According to a report from the New York Times, the helicopter climbed to 2,300 feet before descending at a rate of more than 33 feet per second - about 23 miles per hour, too fast for a standard landing speed. It had also been going forward at upwards of 150 miles per hour. It was a high-impact crash that could have cleared the top of the hill it crashed on if there was 20 to 30 feet of difference.
It is nothing more than an unfortunate accident. Zobayan had logged 8,200 hours of flight time, 1,250 of which were in the same model that he had been piloting when it crashed. And the day before, he had made the exact same trip between John Wayne Airport in Orange County to Camarillo; the weather was a bit iffy, but that was possibly the only negative factor.
The crash shocked people, whether they were basketball fans or not. "Kobe" has been a famous phrase to score baskets since the early 2000s, according to the Washington Post - it's a lucky chant to guarantee accuracy. Basketball games across America had various memorials for Bryant, and his jersey number - 24 - was retired days after the crash.
CORONAVIRUS
According to the Centers for Disease Control and Prevention, coronaviruses are a large family of diseases that can cause symptoms anywhere on the scale between the common cold to severe respiratory diseases. They are zoonotic, meaning they can transfer between animals and people; an infected cat or dromedary camel, for instance, could infect a human with a coronavirus (and in case you're wondering, this coronavirus in China hasn't been seen in domestic cats or dogs). It's fairly common for people to be infected with some version of coronavirus throughout their lives, but the infection throughout China has put the entire world on edge.
The World Health Organization (WHO) was first notified of cases of a novel coronavirus ("novel" meaning that it is a strain of coronavirus that hasn't been seen in humans before) on December 31, 2019. Between December 31 and January 3, 44 cases of the bizarre pneumonia were reported, bringing in the new year on a sour note. Chinese authorities properly isolated and identified the virus on January 7, and it was determined on the 11th and 12th that the outbreak was from exposures in a single seafood market in Wuhan City in the Hubei Province of China, according to the World Health Organization.

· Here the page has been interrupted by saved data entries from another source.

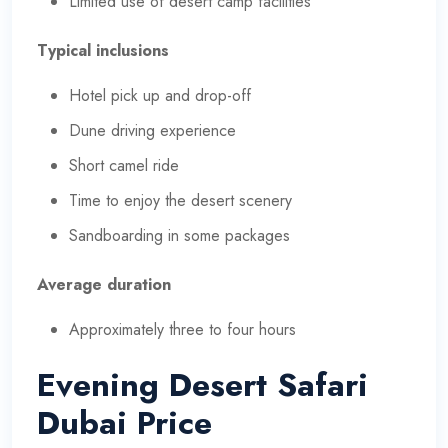
Limited use of desert camp facilities
Typical inclusions
Hotel pick up and drop-off
Dune driving experience
Short camel ride
Time to enjoy the desert scenery
Sandboarding in some packages
Average duration
Approximately three to four hours
Evening Desert Safari
Dubai Price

As of March 9, the date of WHO's most recent situation report at the time of this writing, there have been 109,578 identified cases of this novel coronavirus. A total of 80, 904 of those cases have been within China, leaving 28,694 cases of it getting outside the country. That's a little over twice the number of students at Butler who were enrolled in the 2018 to 2019 school year, based on the Butler By the Numbers available on the Butler CC website. A total of 213 of those cases are in the United States, and 11 have died as of this writing.
But what is the toll that coronavirus has given us? In total, 3809 people. That sounds scary but consider: the CDC estimated that about 14,000 people have died this flu season. New diseases can be scary and unpredictable, but the coronavirus is not as devastating as all the drama thinks it is. Many organizations, including the CDC and WHO, are working towards finding this stran's causes and helping its victims, and we already know more about it than we did on the first day of this year.